* **TASK DETAILS**
Wherever the line with "j’aurai resurgelé" sits in the listing below, transcribe from it up to and including the line with "que tu resurgèles", exactly, and leave the remaining lines out.

* **SUPPLIED DATA**
+---+
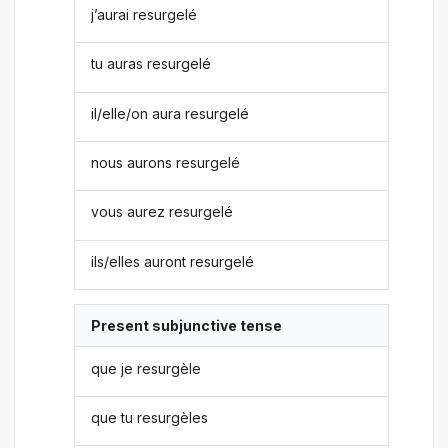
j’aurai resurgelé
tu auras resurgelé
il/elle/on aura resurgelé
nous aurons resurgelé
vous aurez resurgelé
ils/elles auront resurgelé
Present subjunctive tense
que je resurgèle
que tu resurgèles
+---+
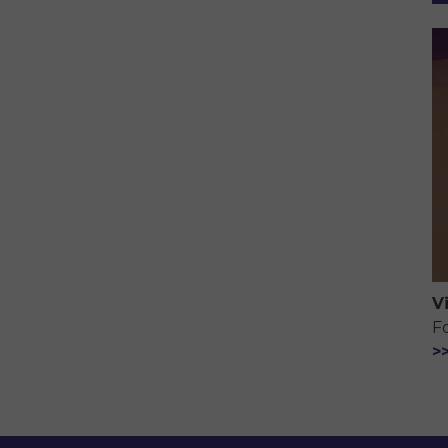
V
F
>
+---+
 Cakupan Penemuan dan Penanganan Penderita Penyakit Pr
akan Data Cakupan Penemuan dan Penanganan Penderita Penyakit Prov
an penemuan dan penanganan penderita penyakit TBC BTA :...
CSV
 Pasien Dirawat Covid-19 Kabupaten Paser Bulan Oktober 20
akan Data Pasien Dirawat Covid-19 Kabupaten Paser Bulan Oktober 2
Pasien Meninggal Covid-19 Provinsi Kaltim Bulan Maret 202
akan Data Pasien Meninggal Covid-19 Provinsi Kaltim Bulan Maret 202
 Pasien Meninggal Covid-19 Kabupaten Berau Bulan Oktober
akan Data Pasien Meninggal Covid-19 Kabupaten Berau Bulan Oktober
+---+
* **RESULT OF THIS TASK**
j’aurai resurgelé
tu auras resurgelé
il/elle/on aura resurgelé
nous aurons resurgelé
vous aurez resurgelé
ils/elles auront resurgelé
Present subjunctive tense
que je resurgèle
que tu resurgèles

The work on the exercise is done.